# Mobile Workbench



## hhhopks (Nov 22, 2011)

Has anyone build a mobile workbench?

I am interested in getting some ideas and more detail on the arrangements.

I like Chris' version.
http://blip.tv/popular-woodworking-videos/mobile-workbench-3818242
His cross member is at the bottom. I probably going to follow his route but want to consider other options.

Amir's version is fine too but I want to avoid the extra framing.
http://lumberjocks.com/projects/12527

Lobro has another version, but I have already committed to the standard castor wheels. Now where did I put the hinges?
http://lumberjocks.com/projects/60958

Any other idea is appreciated.


----------



## KenBry (Sep 13, 2011)

Rockler has these.
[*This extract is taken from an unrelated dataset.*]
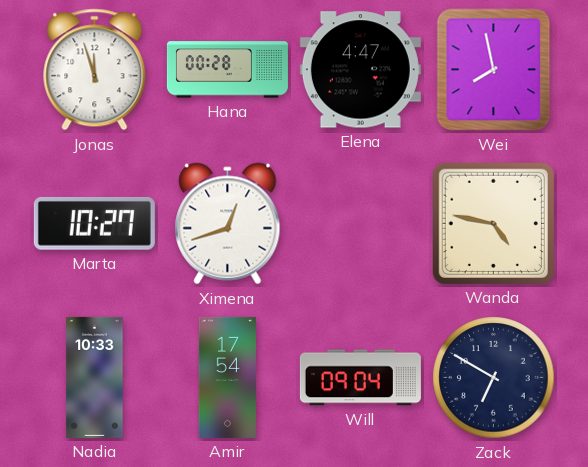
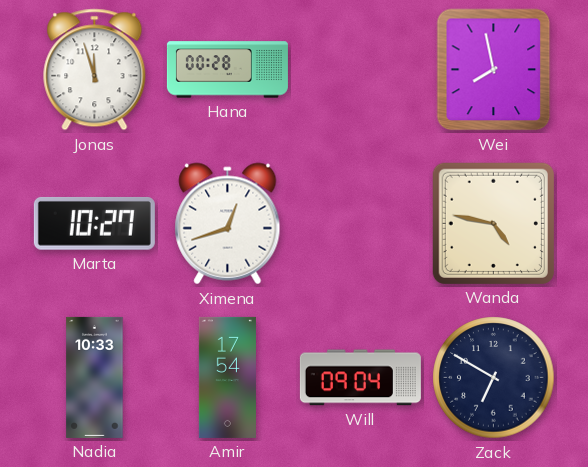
Elena: 4:47 -> none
They look like they are the ticket for making any workbench mobile.
http://www.rockler.com/product.cfm?page=30842&filter=workbench%20casters


----------



## Sylvain (Jul 23, 2011)

Have a look at this

http://www.closegrain.com/2010/08/portable-workbench.html
http://www.closegrain.com/2010/09/portable-workbench-part-2.html
http://www.closegrain.com/2010/09/portable-workbench-part-3.html

although it is not exactly what you had in mind.


----------



## hhhopks (Nov 22, 2011)

Sylvain,
Thanks for the links.
It is interesting. However, I am not going to carry my workbench to site. Now I might consider disassemble it and move it from the garage and basement or visa versa.

Here is a picture of my workbench slabs.
Each is about 12×3-1/4×85. There will be a gutter in the center to permit clamping from the middle. The gutter will be filled with a removable trays/tool holder. The gutter will be around 6 inches in width. So that will make the overall bench width of about 30". The height of the bench is going to be around 33". It seems to be low, but it is for hand tools (non-powered).

Currently, I am working on the base. I have to find my hinges and figure out how the castor wheels could be flipped in place. It may impact the placement on the stretcher on the legs. I could probably start on the rails. I know the position of where the leg goes length wise.


----------



## rustynails (Jun 23, 2011)

Noden Adjust-A-Bench with wheels


----------